我にまだ力が残ってさえいれば力づくで抑え込むことも出来たであろう。しかし、年老いた我が身、最盛の竜には到底及ばぬ。……よって、人の子の力を借りることにしたのだが、同じ竜である我でも扱いきれぬ者を人の子というか弱く、その上我らが護らねばならぬ王国の民に任せることをひどく申し訳なく、そして情けなく思う』


 護らねばならぬ? なんだそれ。

 小さく呟くとそばにいたレヴィさんが教えてくれる。


「マリテとその周囲に棲む竜は古くから互いに協力関係を結んでいるんです。マリテは竜の自由や居場所を守る。竜はマリテの船の航海を助け、国を守る。かつてあった世界戦争でもマリテはそのおかげで領域内はあまり被害を受けずに済んだのですよ」

「なるほど……」


 目を伏せた竜は本当に申し訳が無さそうで、これが苦肉の策であることが伺えた。

 そんな竜の前に立つ人影がある。ベネディクトだ。彼はその美しい顔でにこりと微笑んで言う。

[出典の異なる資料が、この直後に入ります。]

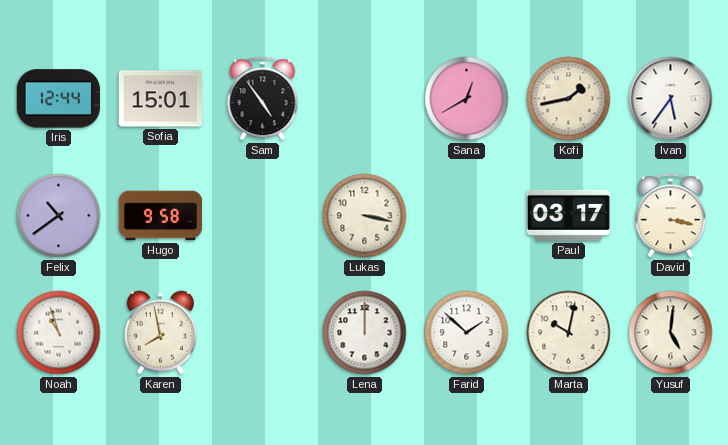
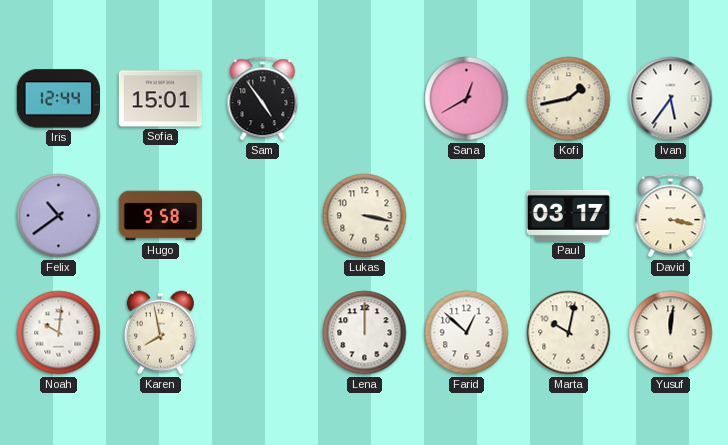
Noah: 10:57 -> 10:01
Farid: 1:52 -> 12:52
Yusuf: 5:01 -> 12:01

 顔がいいからまるでそれは天使かなにか神の使いのように見える。なんだか近づきづらいような、そんな美しさだ。


「竜の王よ。私はこのマリテの第三王子、ベネディクト·マーフィーだ。古来より我が国は貴殿ら竜たちの助けがあってこそ成り立ってきた。今はその竜たちが困難に直面している時。力になるのであれば何だってしよう」


 普段の年相応の元気の良さは鳴りを潜め、王子として竜の前に立つベネディクト。その姿はまさしく国を率いる者だ。

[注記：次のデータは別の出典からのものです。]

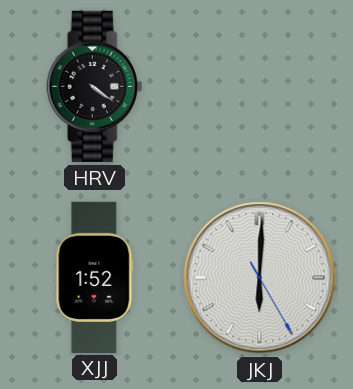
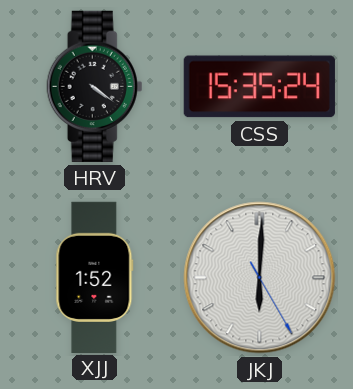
CSS: none -> 15:35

 ……ちょっとこいつが王子であることを忘れてたけどこれを見てしまえばもう忘れることはできまい。

 いくらかなりの軽装で、そこらへんの漁師や商人に混ざっててもおかしくないような格好をしていたってその耳に光るピアスは王族の紋章が入っているし、肝も据わっている。


 本当に、王子なんだなぁ……。


 けっこう仲良くやってるつもりでも、やっぱり遠い距離に少し胸のあたりがもやりとした。

 俺が端の方でそんな気持ちになっていようが話は進む。ベネディクトの言葉に、竜が少し安心したように言った。


『その言葉、身に沁みる。改めて、礼を言おう』


 竜は満足したように巣穴に戻っていく。それを見届けたベネディクトはくるりと振り返ってニッと笑った。

 その顔はもう、普通の青年だ(ただし美がつく)。


「じゃ、挨拶は済んだし、準備、続けようぜ」


 どうしようギャップで風邪引きそう。風邪薬あったっけ。

 軽い足取りで俺たちの元まで戻ってきた彼を見やって、大佐が号令をかけた。


「各自準備が出来次第入口前に集合すること。相手は竜だ。抜かりのないように」


 応と声を上げ、各々の得物や装備品の最終確認をする。

 俺も刀を確認し、ベルトを締め直す。


 周りをさらにピンと張り詰めた緊張感が包み、ゴクリと生唾を飲み込んだ。